Saturday, January 28, 2012

A theological defense of freedom

I was going to write my own essay on this topic, but I found as I was reading The Brothers Karamazov that the chapter entitled "The Grand Inquisitor" says all I need to say and more. Ivan tells the story of The Grand Inquisitor, a priest during the Inquisition who finds that Jesus Christ (or one we may take to be Jesus) has returned and is healing people. Upon this discovery, the priest has Jesus arrested, and goes to address his prisoner:
"'Is it Thou, Thou?' but receiving no answer, he adds at once, 'Don't answer, be silent. What canst Thou say, indeed? I know too well what Thou wouldst say. And Thou hast no right to add anything to what Thou hadst said of old. Why, then, art Thou come to hinder us? For Thou has come to hinder us, and Thou knowest that. But dost Thou know what will be tomorrow? I know not who Thou art and care not to know whether it is Thou or only a semblance of Him, but tomorrow I shall condemn Thee and burn Thee and the stake as the worst of heretics. And the very people who have today kissed Thy feet, tomorrow at the faintest sign from me will rush to heap up the embers of Thy fire.
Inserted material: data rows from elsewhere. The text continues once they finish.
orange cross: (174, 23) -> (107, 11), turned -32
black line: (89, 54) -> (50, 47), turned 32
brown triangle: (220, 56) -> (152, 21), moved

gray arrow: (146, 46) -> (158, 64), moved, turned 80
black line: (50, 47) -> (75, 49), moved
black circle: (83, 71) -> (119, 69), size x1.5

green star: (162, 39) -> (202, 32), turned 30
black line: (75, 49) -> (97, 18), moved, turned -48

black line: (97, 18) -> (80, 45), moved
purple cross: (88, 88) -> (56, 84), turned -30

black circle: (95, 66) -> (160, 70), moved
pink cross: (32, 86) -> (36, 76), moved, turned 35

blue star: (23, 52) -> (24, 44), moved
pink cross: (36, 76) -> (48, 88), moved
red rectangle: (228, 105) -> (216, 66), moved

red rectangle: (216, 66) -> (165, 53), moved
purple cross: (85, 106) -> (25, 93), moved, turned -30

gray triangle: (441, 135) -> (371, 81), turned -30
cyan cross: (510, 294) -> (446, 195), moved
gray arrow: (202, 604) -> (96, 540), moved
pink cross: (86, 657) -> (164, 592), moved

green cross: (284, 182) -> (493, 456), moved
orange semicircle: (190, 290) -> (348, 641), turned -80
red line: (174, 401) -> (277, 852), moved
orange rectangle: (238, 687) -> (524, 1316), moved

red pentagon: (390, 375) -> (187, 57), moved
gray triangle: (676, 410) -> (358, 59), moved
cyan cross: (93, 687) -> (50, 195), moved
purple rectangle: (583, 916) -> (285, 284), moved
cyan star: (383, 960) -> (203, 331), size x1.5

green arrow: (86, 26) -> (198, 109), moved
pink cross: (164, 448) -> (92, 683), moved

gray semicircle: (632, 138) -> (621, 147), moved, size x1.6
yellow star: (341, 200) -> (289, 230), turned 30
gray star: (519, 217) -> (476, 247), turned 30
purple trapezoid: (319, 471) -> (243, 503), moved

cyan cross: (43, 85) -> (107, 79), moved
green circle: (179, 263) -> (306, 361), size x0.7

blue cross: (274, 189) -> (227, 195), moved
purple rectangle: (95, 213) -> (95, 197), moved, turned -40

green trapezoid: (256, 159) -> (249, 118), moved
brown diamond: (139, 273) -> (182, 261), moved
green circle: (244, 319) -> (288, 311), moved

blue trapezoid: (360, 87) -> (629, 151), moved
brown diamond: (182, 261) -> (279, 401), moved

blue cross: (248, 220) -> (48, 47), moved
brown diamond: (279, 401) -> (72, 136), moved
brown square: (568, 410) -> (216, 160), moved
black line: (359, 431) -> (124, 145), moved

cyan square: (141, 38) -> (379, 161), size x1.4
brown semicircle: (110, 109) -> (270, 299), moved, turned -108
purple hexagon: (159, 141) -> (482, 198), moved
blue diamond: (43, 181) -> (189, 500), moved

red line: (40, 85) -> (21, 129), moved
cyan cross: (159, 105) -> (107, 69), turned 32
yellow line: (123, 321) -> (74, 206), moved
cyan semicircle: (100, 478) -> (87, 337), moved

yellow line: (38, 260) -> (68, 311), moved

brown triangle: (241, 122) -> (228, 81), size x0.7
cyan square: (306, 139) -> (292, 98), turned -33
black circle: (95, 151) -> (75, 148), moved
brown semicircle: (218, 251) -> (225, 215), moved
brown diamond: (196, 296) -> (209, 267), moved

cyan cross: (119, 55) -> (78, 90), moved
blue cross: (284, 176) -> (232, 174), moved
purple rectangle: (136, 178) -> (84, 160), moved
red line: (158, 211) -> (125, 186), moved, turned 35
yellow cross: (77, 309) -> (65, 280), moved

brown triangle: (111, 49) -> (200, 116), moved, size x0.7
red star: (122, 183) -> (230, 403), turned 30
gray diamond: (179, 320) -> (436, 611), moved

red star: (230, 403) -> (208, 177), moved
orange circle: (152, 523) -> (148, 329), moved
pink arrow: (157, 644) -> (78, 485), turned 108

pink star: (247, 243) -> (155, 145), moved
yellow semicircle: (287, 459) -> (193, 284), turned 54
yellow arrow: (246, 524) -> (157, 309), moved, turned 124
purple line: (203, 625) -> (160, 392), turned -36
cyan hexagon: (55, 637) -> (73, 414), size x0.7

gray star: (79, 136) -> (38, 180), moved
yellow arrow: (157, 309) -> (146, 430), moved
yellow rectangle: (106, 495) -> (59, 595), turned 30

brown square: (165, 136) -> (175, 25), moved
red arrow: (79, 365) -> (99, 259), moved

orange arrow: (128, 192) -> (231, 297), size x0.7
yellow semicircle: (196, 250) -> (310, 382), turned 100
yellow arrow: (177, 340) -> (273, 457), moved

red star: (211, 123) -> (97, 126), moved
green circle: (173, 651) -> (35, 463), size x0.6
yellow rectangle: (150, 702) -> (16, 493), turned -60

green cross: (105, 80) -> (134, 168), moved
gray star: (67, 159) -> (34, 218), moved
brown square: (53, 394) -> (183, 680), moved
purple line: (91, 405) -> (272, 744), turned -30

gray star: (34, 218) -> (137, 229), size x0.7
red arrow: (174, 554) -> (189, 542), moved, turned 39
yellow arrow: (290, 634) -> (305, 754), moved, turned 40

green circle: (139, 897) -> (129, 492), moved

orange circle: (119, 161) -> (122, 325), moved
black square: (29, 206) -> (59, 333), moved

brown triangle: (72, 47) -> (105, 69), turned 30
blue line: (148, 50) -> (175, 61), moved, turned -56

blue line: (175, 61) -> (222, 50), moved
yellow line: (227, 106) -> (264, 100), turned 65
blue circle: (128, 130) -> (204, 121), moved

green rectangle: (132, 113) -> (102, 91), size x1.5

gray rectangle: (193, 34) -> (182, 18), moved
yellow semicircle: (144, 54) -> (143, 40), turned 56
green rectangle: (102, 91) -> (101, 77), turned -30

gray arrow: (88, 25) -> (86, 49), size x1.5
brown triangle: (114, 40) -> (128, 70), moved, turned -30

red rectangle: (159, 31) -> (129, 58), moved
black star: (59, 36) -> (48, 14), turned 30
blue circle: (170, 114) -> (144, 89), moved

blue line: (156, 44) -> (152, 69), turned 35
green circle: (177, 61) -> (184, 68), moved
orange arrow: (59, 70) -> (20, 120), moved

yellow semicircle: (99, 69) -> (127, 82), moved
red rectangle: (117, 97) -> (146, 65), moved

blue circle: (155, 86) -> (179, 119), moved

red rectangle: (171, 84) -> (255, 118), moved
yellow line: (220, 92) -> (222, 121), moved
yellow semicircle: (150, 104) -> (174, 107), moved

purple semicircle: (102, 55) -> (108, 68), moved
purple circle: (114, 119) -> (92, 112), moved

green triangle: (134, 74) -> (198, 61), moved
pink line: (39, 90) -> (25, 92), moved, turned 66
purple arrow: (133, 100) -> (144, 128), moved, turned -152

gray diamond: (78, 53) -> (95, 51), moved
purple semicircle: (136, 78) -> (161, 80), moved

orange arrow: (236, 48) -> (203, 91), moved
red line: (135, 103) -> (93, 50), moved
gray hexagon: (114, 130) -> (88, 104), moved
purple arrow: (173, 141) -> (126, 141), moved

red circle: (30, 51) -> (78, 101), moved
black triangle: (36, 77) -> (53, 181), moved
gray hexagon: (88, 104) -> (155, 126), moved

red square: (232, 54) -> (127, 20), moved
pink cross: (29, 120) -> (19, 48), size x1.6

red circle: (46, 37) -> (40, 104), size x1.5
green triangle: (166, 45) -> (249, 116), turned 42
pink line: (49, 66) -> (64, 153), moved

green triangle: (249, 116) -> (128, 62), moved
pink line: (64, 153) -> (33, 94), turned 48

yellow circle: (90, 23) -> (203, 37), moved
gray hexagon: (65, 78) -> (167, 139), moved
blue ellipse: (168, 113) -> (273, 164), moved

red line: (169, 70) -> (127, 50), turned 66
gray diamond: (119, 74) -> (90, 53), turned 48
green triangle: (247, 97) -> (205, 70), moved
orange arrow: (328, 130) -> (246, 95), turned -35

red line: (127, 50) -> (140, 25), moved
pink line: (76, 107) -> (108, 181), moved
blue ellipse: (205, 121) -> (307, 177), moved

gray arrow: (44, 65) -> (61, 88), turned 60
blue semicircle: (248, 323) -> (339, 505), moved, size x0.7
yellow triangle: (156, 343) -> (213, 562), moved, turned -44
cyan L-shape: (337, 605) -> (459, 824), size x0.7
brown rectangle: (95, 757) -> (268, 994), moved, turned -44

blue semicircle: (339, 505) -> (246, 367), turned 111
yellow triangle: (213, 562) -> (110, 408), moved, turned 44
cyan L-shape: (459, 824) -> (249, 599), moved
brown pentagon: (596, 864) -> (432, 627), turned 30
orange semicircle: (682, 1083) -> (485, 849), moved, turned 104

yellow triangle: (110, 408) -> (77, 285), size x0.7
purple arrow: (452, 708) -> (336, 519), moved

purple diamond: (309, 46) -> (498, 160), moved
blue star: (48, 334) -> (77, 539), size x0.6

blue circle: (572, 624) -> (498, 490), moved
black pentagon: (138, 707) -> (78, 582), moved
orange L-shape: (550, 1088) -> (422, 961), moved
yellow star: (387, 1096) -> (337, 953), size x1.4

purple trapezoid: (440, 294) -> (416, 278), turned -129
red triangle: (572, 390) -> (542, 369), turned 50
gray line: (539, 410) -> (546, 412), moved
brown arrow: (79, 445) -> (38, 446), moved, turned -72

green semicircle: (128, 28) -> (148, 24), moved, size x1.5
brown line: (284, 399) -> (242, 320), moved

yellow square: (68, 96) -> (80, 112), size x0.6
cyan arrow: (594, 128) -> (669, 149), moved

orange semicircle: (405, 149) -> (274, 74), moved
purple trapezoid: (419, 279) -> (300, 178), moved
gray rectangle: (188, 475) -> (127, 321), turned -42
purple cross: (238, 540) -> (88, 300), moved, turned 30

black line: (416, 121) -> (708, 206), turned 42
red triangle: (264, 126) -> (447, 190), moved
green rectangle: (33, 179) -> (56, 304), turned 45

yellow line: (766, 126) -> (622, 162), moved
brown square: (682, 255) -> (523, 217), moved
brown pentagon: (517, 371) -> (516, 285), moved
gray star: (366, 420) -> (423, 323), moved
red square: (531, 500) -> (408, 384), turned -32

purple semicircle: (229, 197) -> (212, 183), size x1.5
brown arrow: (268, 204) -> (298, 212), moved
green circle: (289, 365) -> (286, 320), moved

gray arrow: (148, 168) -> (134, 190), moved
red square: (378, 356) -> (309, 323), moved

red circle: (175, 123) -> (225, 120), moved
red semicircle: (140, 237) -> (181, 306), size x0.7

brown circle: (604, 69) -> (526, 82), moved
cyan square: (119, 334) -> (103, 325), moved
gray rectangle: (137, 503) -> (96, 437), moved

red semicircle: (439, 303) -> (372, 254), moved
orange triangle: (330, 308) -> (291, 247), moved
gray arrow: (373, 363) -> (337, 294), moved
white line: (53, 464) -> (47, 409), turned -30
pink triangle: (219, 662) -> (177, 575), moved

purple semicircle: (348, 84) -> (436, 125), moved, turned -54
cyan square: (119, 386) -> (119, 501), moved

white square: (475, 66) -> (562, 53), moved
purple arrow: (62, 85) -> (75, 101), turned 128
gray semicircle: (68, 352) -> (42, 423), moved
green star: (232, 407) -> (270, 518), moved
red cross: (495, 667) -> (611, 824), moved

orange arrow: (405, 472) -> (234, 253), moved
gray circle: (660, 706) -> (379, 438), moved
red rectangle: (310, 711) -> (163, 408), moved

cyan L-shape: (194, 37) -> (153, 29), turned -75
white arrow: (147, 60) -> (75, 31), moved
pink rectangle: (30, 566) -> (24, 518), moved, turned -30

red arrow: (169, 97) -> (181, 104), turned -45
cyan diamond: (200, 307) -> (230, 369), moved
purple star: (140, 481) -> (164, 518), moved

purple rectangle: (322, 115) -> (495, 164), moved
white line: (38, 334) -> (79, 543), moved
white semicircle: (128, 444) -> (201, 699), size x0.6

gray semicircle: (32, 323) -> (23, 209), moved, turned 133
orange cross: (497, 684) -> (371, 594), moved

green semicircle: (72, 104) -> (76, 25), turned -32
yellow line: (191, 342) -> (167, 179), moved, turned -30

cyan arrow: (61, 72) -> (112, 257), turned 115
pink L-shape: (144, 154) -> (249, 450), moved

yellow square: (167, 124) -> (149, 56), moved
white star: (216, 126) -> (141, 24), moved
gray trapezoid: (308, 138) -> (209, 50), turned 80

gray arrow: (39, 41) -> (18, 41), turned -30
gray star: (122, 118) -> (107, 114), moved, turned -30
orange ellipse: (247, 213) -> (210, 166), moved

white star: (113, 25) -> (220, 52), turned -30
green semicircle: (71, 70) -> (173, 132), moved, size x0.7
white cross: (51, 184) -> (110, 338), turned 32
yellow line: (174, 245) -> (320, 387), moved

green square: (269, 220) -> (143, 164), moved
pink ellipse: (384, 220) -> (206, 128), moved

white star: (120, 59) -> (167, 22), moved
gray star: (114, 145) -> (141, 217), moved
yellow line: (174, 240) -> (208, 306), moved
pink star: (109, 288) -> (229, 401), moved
...'Didst Thou not often say then, "I will make you free"? But now Thou hast seen these "free" men,' the old man adds suddenly, with a pensive smile. 'Yes, we've paid dearly for it,' he goes on, looking sternly at Him, 'but at last we have completed that work in Thy name. For fifteen centuries we have been wrestling with Thy freedom, but now it is ended and over for good. Dost Thou not believe that it's over for good? Thou lookest meekly at me and deignest not even to be wroth with me. But let me tell Thee that now, today people are more persuaded than ever that they have perfect freedom, yet they have brought their freedom to us and laid it humbly at our feet. But that has been our doing. Was this what Thou didst? Was this Thy freedom?'"
The Inquisitor goes on to explain to Jesus how during his trial in the wilderness, the three questions asked him by the devil were really the three questions which define mankind: the need for bread, the need for someone to worship, and the need for a figure of authority.
"They will find us and cry to us, 'Feed us, for those who have promised us fire from heaven haven't given it!' ...And we alone shall feed them in Thy name, declaring falsely that it is in Thy name. Oh, never, never can they feed themselves without us! No science will give them bread so long as they remain free. In the end they will lay their freedom at our feet, and say to us, 'Make us your slaves, but feed us.' They will understand themselves, at last, that freedom and bread enough for all are inconceivable together, for never, never will they be able to share between them!

..."But only one who can appease their conscience can take over their freedom. In bread there was offered Thee an invincible banner; give bread, and man will worship thee, for nothing is more certain than bread. But if some one else gains possession of his conscience--oh! then he will cast away Thy bread and follow after him who has ensnared his conscience. In that Thou wast right. For the secret of man's being is not only to live but to have something to live for. Without a stable conception of the object of life, man would not consent to go on living, and would rather destroy himself than remain on earth, though he had bread in abundance. That is true. But what happened? Instead of taking men's freedom fro them, Thou didst make it greater than ever! Didst Thou forget that man prefers peace, and even death, to freedom of choice in the knowledge of good and evil? Nothing is more seductive for man than his freedom of conscience, but nothing is a greater cause of suffering. And behold, instead of giving a firm foundation for setting the conscience of man at rest for ever, Thou didst choose all that is exceptional, vague and enigmatic; Thou didst choose what was utterly beyond the strength of men, acting as though Thou didst not love them at all--Thou who didst come to give Thy life for them! Instead of taking possession of men's freedom, Thou didst increase it, and burdened the spiritual kingdom of mankind with its sufferings for ever. Thou didst desire man's free love, that he should follow Thee freely, enticed and taken captive by Thee. In place of the rigid ancient law, man must hereafter with free heart decide for himself what is good and what is evil, having only Thy image before him as his guide."
The Inquisitor goes on to explain to Jesus how the Church will correct his work, for they will take away their freedom, and they will gladly surrender it to them in exchange for happiness:
"Freedom, free thought and science, will lead them into such straits and will bring them face to face with such marvels and insoluble mysteries, that some of them, the fierce and rebellious, will destroy themselves, others, rebellious but weak, will destroy one another, while the rest, weak and unhappy, will crawl fawning to our feet and whine to us: 'Yes, you were right, you alone possess His mystery, and we come back to you, save us from ourselves!'
The whole story is very much worth the read.

It's worth noting that Ivan has some sympathy for the priest in this story. What if it is not sheer corruption that leads to the desire for more control, more power? What if it really is a desire to save humanity, because God cannot? Making human beings free often seems the worst punishment of all. If only we were instead taken care of!

Perhaps I'll still write my own theological defense of liberty, but Dostoevsky does what I could never do: he forces you to face the grand contradictions which make life what it is.